• **WHAT THE EXERCISE ASKS**
When a line in the records contains the string "sont", copy that line.

[Transcribed page contents]
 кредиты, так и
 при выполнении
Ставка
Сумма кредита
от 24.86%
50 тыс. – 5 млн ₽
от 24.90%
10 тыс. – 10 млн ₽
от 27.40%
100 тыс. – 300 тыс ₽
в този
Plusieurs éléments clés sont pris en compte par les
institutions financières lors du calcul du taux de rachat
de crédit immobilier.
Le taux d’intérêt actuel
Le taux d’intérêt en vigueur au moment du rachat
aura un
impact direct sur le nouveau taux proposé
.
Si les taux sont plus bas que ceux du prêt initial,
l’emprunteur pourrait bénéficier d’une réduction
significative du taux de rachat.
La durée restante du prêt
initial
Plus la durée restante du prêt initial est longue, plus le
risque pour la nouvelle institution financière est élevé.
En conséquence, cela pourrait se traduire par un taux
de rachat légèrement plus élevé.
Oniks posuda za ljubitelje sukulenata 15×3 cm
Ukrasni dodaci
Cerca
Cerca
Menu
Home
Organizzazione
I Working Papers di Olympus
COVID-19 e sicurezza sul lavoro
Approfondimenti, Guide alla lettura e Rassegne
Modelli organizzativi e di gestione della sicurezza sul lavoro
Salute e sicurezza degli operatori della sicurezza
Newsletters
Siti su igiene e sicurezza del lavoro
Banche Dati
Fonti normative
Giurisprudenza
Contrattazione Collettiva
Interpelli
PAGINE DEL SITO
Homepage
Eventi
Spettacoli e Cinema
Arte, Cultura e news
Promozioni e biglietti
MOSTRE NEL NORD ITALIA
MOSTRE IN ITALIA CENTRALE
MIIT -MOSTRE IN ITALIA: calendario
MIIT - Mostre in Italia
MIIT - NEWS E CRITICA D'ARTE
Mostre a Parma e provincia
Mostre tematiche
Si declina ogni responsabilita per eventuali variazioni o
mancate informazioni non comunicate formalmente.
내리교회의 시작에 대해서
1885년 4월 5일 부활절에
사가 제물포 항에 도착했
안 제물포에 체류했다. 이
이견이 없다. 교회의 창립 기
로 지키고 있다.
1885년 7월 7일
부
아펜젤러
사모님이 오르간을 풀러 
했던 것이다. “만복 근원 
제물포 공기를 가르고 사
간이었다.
...
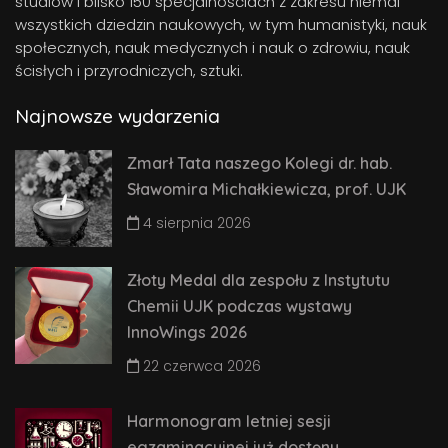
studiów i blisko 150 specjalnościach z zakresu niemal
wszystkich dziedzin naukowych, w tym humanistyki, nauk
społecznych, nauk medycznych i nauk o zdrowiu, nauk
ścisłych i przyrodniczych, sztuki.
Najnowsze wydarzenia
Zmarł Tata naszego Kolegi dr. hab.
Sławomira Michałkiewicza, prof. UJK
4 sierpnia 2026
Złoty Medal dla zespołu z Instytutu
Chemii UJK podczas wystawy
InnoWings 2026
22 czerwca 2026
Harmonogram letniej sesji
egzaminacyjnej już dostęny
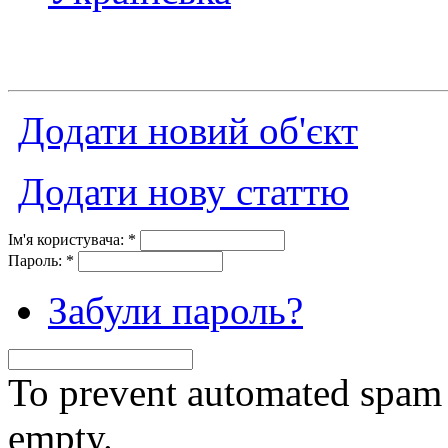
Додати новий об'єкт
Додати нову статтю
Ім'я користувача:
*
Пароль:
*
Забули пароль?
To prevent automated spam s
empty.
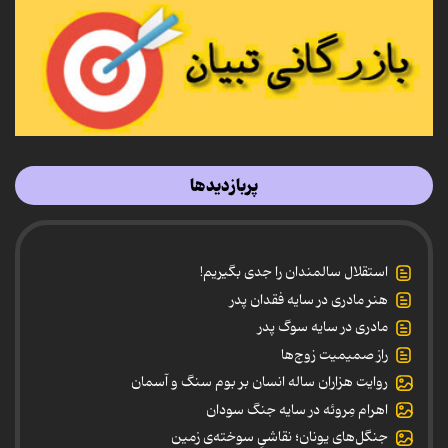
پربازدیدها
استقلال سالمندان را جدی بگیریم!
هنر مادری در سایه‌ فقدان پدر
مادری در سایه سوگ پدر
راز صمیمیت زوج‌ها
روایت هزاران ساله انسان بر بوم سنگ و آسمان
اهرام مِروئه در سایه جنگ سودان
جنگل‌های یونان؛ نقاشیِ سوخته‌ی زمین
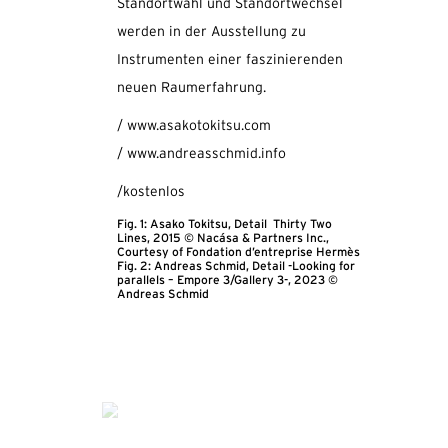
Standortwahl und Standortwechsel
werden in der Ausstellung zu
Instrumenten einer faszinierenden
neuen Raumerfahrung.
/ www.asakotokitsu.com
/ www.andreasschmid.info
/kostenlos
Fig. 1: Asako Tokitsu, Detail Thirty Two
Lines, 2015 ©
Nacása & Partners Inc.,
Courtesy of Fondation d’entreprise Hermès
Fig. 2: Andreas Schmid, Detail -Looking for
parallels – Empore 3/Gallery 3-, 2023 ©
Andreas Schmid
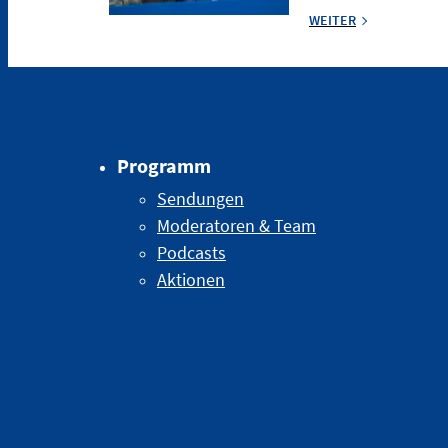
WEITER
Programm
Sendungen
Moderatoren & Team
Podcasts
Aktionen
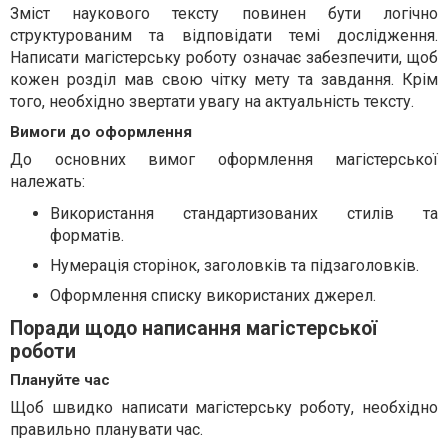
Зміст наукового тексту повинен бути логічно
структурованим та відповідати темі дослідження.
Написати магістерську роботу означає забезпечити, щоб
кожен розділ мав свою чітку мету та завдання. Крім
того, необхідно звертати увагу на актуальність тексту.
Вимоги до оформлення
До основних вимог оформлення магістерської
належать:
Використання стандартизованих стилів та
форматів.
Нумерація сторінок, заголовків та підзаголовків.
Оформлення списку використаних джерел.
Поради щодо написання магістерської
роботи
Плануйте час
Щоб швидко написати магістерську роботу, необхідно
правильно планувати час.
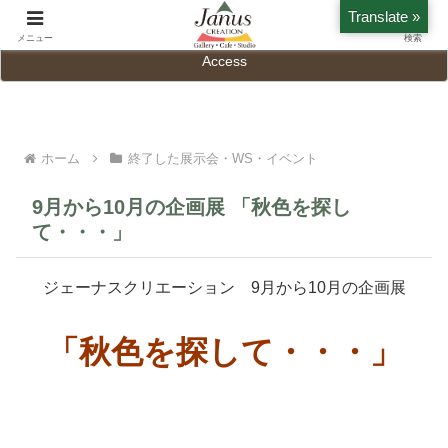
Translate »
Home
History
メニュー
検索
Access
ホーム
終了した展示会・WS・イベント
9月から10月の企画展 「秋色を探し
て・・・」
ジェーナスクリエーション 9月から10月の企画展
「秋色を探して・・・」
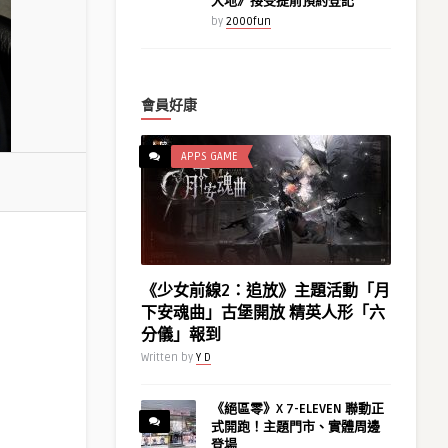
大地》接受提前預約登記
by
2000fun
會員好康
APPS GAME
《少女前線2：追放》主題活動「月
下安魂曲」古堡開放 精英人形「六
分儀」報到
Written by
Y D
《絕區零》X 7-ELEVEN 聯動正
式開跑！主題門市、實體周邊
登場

• **FINAL ANSWER**
Plusieurs éléments clés sont pris en compte par les
Si les taux sont plus bas que ceux du prêt initial,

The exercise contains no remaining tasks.